Ovulation, Fertilisation and Implantation

Ovulation

In women’s body, each month about 30 immature eggs will develop in small follicles. At about the 9th day of the menstrual cycle, one of the follicles will become the dominant follicle and it will suppress the growth of other follicles. The dominant follicle will mature at the 14th day, rupture and release the egg from the ovary. This process is called ovulation.The egg that is released is swept into the fallopian tube and at the ampula, fertilisation will take place. The egg can be fertilised for 24 hours after ovulation. So sexual intercourse should be done with 24 hours after ovulation in order for the fertilisation to take place.

The following signs and symptoms may suggest that ovulation is occurs:

1. Increase in cervical mucus which is thin and stretchable.
2. Midcycle pain due to rupture of the mature follicle.
3. Midcycle rise and fall of oestrogen levels.
4. Breast tenderness due to progesterone stimulation.
5. Increase in basal body temperature due to rise of progesterone levels.

Fertilisation

The sperm will travel from the vaginal through the cervical canal, up to the uterus and into the fallopian tubes. Fertilization usually occurs in the ampula (the swelling end) of the tubes. The egg is covered by zona pellucida and on it are receptors for the sperm to attach and fertilise it. The sperm will penetrate the zona pellucida through these receptors , fertilise the egg and together form the zygote. After one sperm has entered the egg, the zona pellucida will be depolarized and prevent other sperm from entering. So, only 1 sperm can fertilize an egg. After fertilization, the zygote (fertilised egg) will travel along the tube towards the uterus, due to the wave movements of the fimbriae and cilia. During its travel to the uterus, zygote will undergo cell divisions and differentiation.

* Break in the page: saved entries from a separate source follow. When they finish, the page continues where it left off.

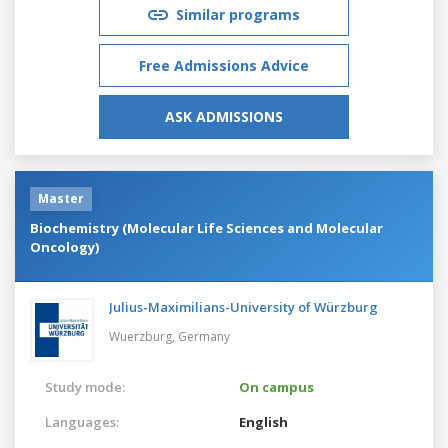
Similar programs
Free Admissions Advice
ASK ADMISSIONS
Master
Biochemistry (Molecular Life Sciences and Molecular
Oncology)
Julius-Maximilians-University of Würzburg
Wuerzburg,
Germany
Study mode:
On campus
Languages:
English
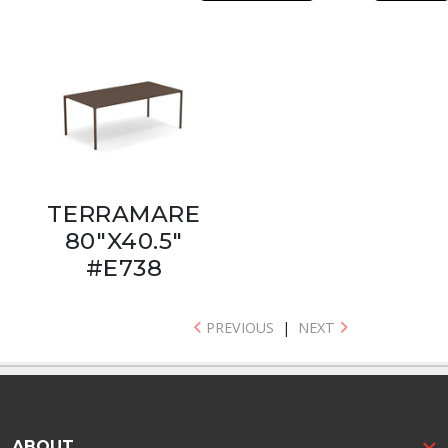
TERRAMARE
80"X40.5"
#E738
PREVIOUS
|
NEXT
ABOUT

Implantation and Pregnancy

After 24-hours of fertilization, the zygote will divide into two cells, then four cells, then eight cells. On the fifth day, the embryo will become blastocyst (70-100 cells) and reach the uterine cavity. Just before implantation the cells of the blastocyst have to hatch out of the zona pellucida (a hole in the zona pellucida for the cells to come out). The blastocyst will usually implant on the posterior uterine wall. There may be a spot of bleeding when the blastocyst penetrates then endometrium. The cells in the blastocyst will continue to devide and differentiate to form inner cell mass (future foetus), trophoblast (future placenta) and amnotic sac. The trophoblast will produce progesterone which is essential for the embryo to grow and develop at the implantational site. It also produces hCG which can be detected in the woman’s blood after 10 days of fertilisation or in the urine after 14 days of fertilsation. 3 weeks after fertilisation, the amniotic sac can be detected using ultrasound scan.